Care.com suggests that customers purchase additional screening packages, which cost $59 to $300.
In about 9 instances over the past six years, caregivers in the U.S. who had police records were listed on Care.com and later were accused of committing crimes while caring for customers’ children or elderly relatives, according to an investigation by The Wall Street Journal, which reviewed police records, court records and local media reports. Alleged crimes included theft, child abuse, sexual assault and murder.
Now the Journal has published a follow-up piece, reporting that right before their first story published, the platform did a great big scrubbing of those unverified listings, removing “about 72% of day-care centers, or about 46,594 businesses, listed on its site, a Journal review of the website shows. Those businesses were listed on the site as recently as March 1.” Care.com disputed the number of daycares removed—they said it was just 45 percent of all daycares listed, which is so reassuring to hear. Why were all those daycares even on their website?

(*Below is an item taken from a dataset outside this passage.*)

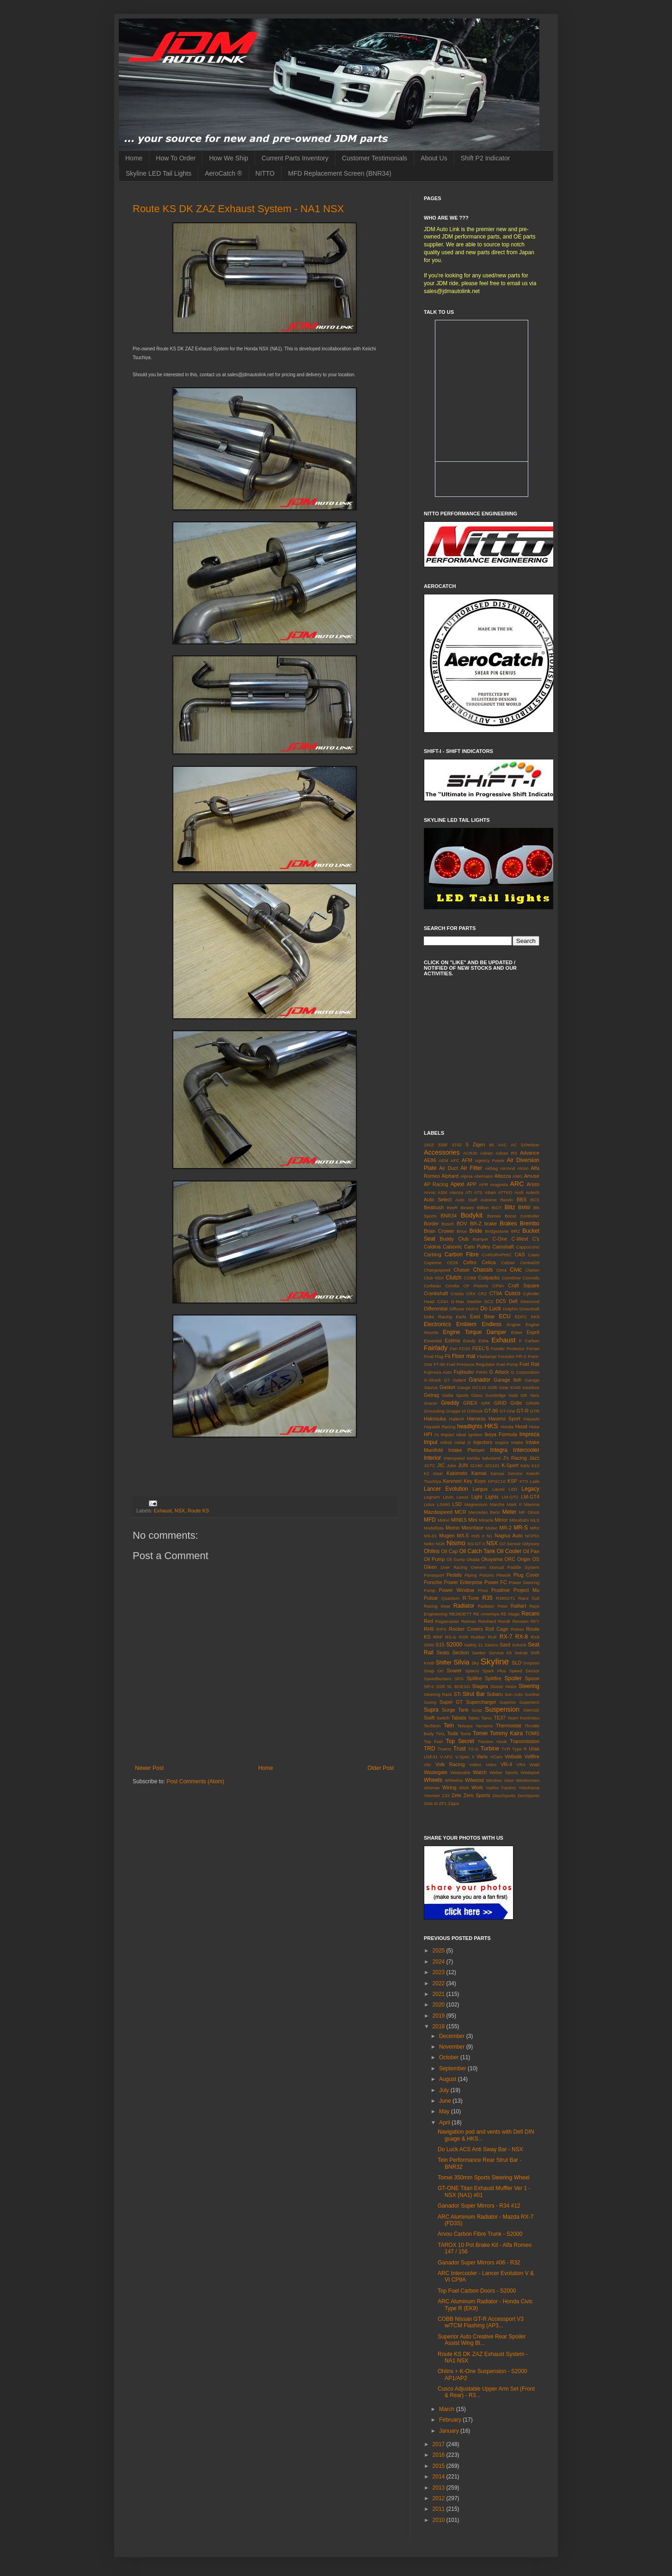 Image resolution: width=672 pixels, height=2576 pixels. What do you see at coordinates (452, 1481) in the screenshot?
I see `Kenmeri` at bounding box center [452, 1481].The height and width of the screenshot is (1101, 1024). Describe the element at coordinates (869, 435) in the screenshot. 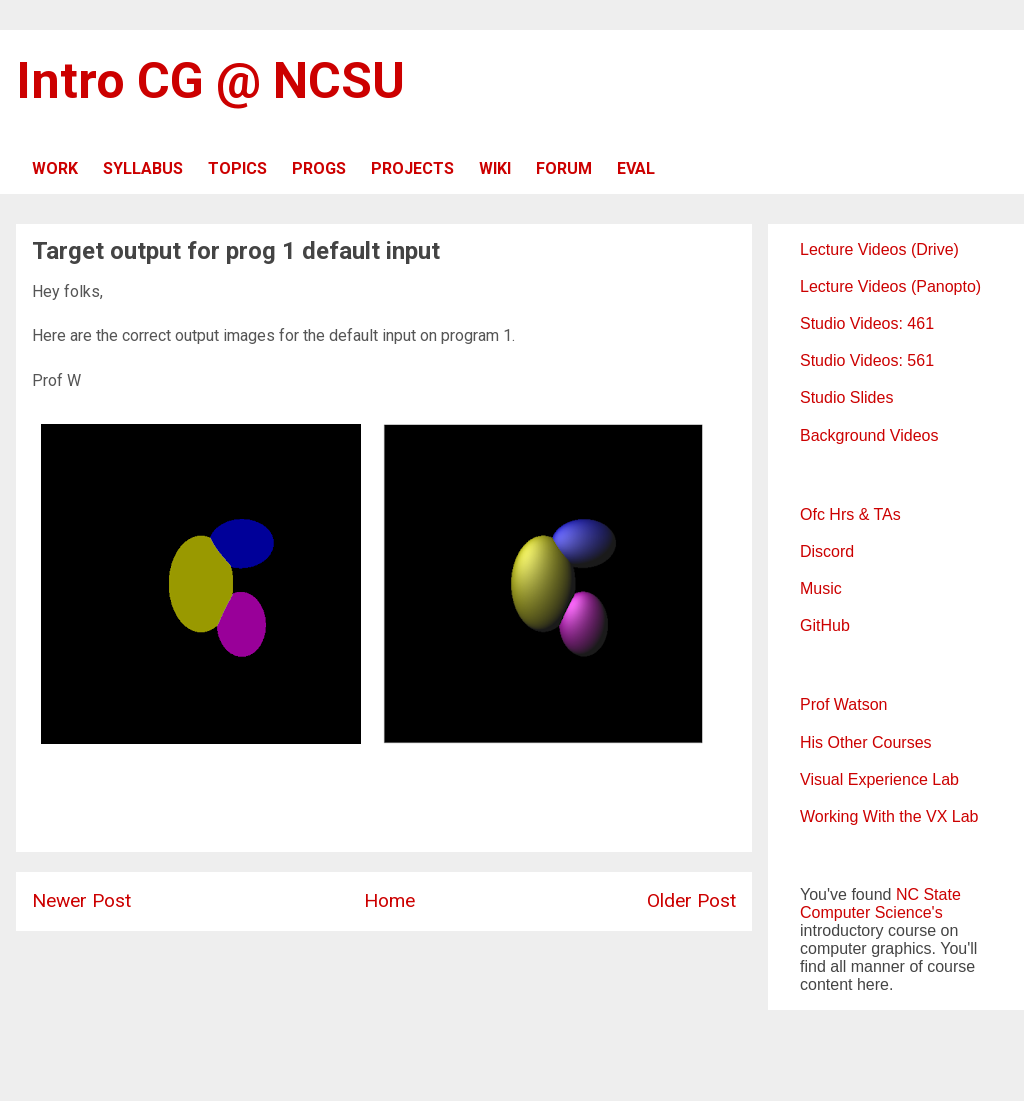

I see `Background Videos` at that location.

In the filing, Care.com said it had used publicly available data to create directory listings for certain businesses that provide child-care services, a practice it said was common among digital platforms. It then asked those businesses to claim ownership of the listings.
Care.com, which didn’t disclose the number it had taken down, said in the filing it had removed the listings that weren’t claimed.
Best case scenario, that makes an already annoying search for quality daycare even more frustrating; worst case scenario, it results in outright bad information—in their previous article, the Journal found “hundreds of instances in which day-care centers listed on Care.com as state-licensed didn’t appear to be.”
“The company has said it makes clear through its website and emails to customers that it doesn’t fully vet caregivers,” the Journal added.
Just one more example of the myriad ways in which the American childcare system is a goddamned disaster.